Warped Mixtures for Nonparametric Cluster Shapes
This addresses the issue of inappropriate clusterings in data analysis for researchers and practitioners, though it appears incremental as it builds on existing mixture models with a warping approach.
The paper tackles the problem of Gaussian mixtures incorrectly identifying many clusters in curved or heavy-tailed data by introducing a model that warps a latent mixture of Gaussians to produce nonparametric cluster shapes, automatically inferring the number, shape, and dimension of clusters, and showing effectiveness in density estimation and better recovery of the true number of clusters compared to infinite Gaussian mixture models.

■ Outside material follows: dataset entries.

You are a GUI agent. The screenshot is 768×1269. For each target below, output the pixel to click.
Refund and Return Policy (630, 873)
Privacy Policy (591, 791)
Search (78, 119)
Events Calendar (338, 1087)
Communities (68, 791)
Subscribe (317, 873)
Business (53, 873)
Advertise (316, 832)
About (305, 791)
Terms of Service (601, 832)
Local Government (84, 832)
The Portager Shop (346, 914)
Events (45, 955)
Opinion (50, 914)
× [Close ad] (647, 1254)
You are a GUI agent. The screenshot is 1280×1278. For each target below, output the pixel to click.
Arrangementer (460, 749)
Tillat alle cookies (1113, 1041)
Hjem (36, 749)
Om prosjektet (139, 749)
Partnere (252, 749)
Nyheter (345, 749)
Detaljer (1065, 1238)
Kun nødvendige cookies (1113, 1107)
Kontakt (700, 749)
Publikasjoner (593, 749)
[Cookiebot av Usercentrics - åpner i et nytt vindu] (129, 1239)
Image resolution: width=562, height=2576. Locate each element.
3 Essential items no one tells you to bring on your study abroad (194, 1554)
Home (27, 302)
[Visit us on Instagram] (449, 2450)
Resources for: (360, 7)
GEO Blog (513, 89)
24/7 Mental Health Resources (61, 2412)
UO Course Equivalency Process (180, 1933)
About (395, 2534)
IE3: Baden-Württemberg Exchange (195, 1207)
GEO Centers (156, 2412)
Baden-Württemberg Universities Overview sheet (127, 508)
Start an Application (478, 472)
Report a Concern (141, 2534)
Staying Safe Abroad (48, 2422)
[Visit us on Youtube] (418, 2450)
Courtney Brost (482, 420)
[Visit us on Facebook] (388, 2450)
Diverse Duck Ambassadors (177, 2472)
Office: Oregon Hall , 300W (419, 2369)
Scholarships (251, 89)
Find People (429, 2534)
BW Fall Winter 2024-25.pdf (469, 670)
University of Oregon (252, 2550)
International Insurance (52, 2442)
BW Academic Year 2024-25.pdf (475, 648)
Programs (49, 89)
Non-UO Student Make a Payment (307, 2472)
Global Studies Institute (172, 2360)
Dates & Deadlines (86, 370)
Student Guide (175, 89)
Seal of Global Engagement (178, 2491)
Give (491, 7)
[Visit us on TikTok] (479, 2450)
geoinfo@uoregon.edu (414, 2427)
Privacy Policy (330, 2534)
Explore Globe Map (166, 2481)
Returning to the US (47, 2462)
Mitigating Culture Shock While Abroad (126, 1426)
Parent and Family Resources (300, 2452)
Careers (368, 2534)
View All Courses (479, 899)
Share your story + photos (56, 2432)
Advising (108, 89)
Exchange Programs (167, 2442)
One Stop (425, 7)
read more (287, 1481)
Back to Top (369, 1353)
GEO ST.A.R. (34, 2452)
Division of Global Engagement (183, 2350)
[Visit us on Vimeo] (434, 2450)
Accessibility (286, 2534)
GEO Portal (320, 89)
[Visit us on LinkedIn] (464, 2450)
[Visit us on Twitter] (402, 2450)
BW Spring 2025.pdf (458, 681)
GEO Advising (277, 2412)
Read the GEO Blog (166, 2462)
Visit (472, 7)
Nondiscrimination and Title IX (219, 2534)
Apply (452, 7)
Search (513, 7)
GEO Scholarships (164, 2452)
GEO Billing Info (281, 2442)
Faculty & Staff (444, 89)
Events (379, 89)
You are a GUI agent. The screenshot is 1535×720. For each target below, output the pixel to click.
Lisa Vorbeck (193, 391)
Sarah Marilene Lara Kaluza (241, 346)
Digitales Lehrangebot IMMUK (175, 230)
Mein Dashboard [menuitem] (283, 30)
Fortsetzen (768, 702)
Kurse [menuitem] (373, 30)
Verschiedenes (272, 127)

A mixture of Gaussians fit to a single curved or heavy-tailed cluster will report that the data contains many clusters. To produce more appropriate clusterings, we introduce a model which warps a latent mixture of Gaussians to produce nonparametric cluster shapes. The possibly low-dimensional latent mixture model allows us to summarize the properties of the high-dimensional clusters (or density manifolds) describing the data. The number of manifolds, as well as the shape and dimension of each manifold is automatically inferred. We derive a simple inference scheme for this model which analytically integrates out both the mixture parameters and the warping function. We show that our model is effective for density estimation, performs better than infinite Gaussian mixture models at recovering the true number of clusters, and produces interpretable summaries of high-dimensional datasets.